Bodie presented 10 key design principles for DC plan sponsors:

● Set replacement income as the goal for retirement;

● Address risks relevant to the goal: income shortfall, not return volatility;

● Deliver an asset allocation strategy to manage retirement income risk;

● Make efficient use of all dedicated retirement assets;

● Offer personalization based on one’s retirement account characteristics;

● Take account of changes in both market and personal circumstances;

● Be effective even for those who are completely unengaged;

● Supply only meaningful information and offer actionable choices to improve outlook;

● Offer robust, scalable and low cost investment strategies; and

● Offer seamless transition and payout flexibility at retirement.

Bodie compared the evaluation of the income shortfall to that of evaluating funding shortfalls in defined benefit (DB) plans. A certain replacement income in order to achieve the standard of living a participant wants in retirement is the goal, and the plan should use dynamic strategies, as DB plans use liability-driven investing (LDI), to close any shortfall and achieve the replacement income goal. “LDI in a DC plan is the funded ratio of each participant’s goal,” he said.

Bodie pointed out that target-date funds (TDFs) do not take into account the short- and long-term risks of stocks. The allocation should be adjusted over time. “TDF glide paths are pre-determined no matter what happens. That’s nuts!” Brodie exclaimed. “TDFs should be more dynamic.”

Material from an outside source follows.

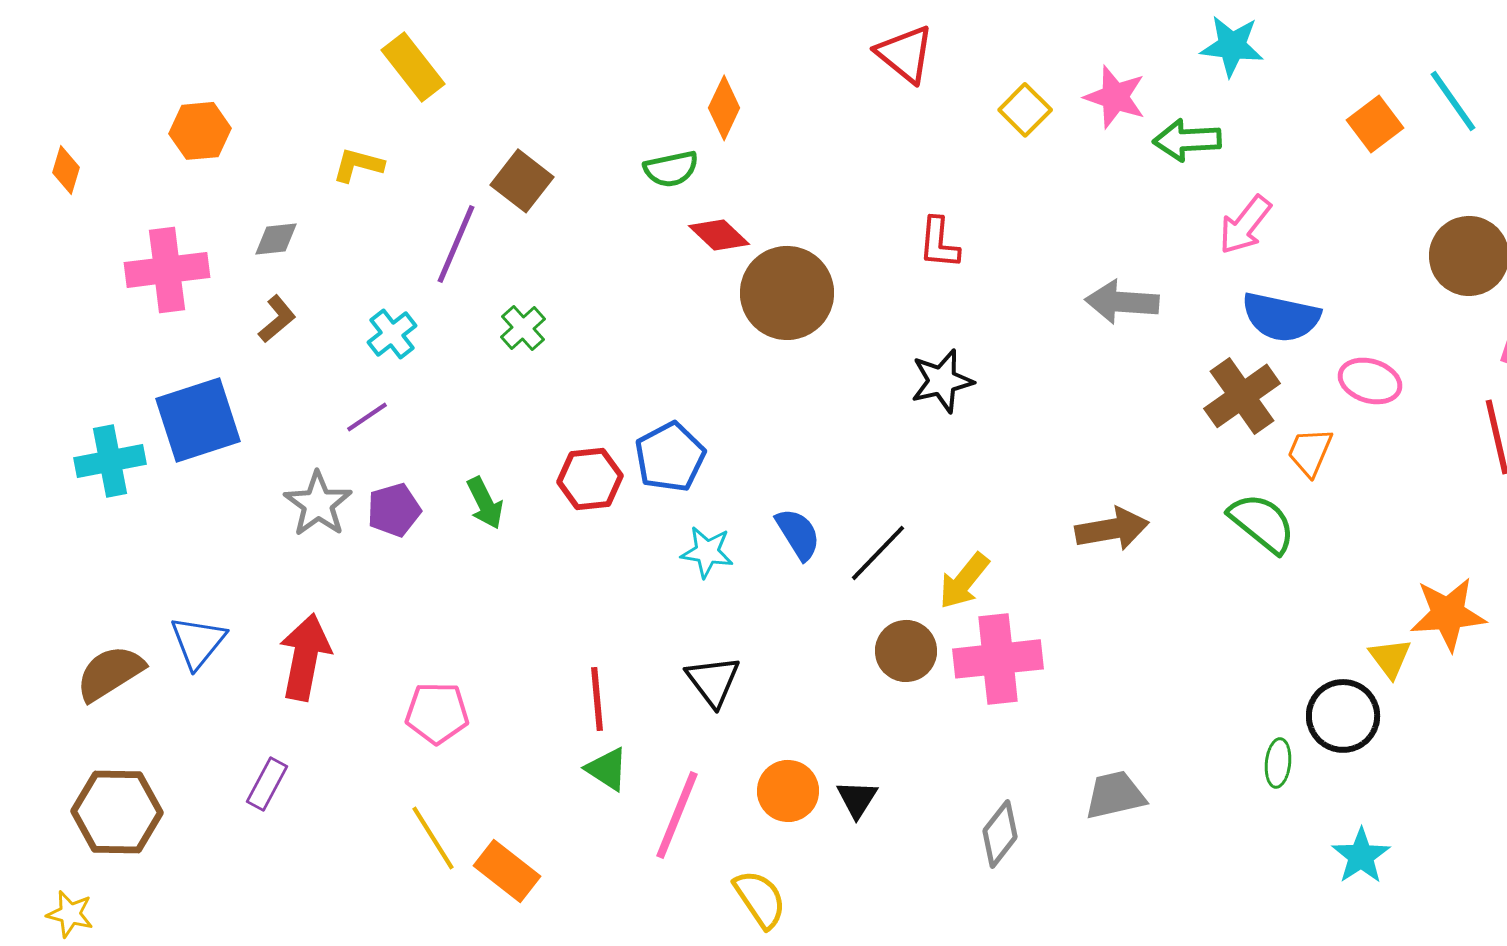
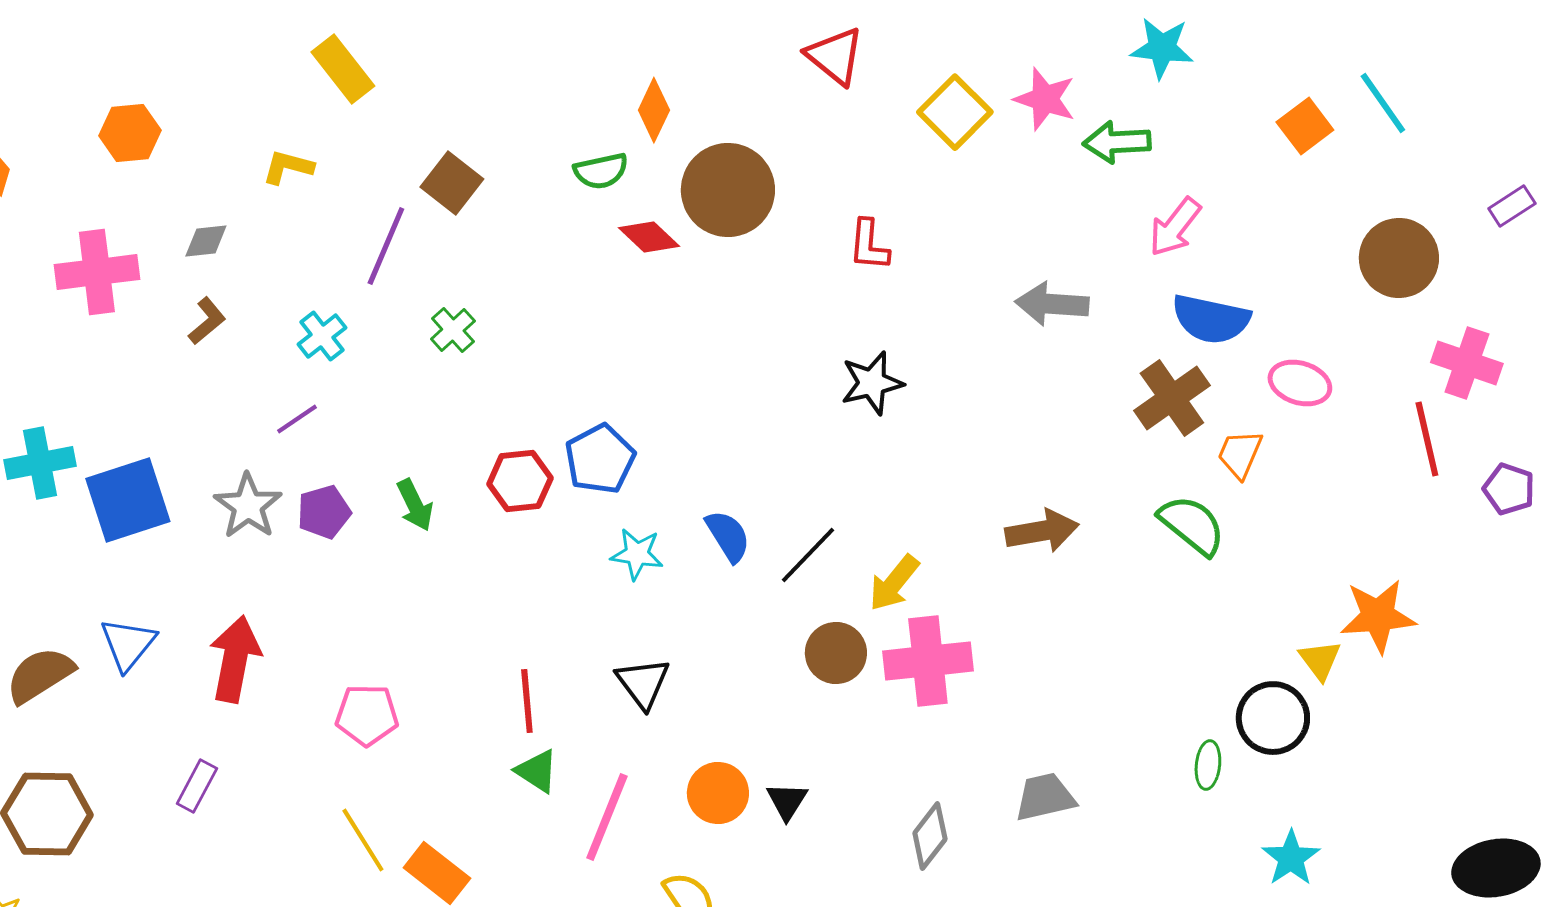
yellow square: (1025, 110) -> (955, 112), size x1.4
brown circle: (787, 293) -> (728, 190), moved
blue square: (198, 420) -> (128, 500), moved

Louis Belluci, associate director of U.S. equity indices at Standard & Poor’s Dow Jones Indices, told attendees he is seeing an evolution in TDFs. “When considering the goal is retirement income, more TDF managers are considering a glidepath that moves from mostly global equities to mostly global bonds ad then at retirement switches to more secure investment vehicles, such as Treasury inflation-protected securities (TIPS),” he said. “It’s more like an LDI glidepath.”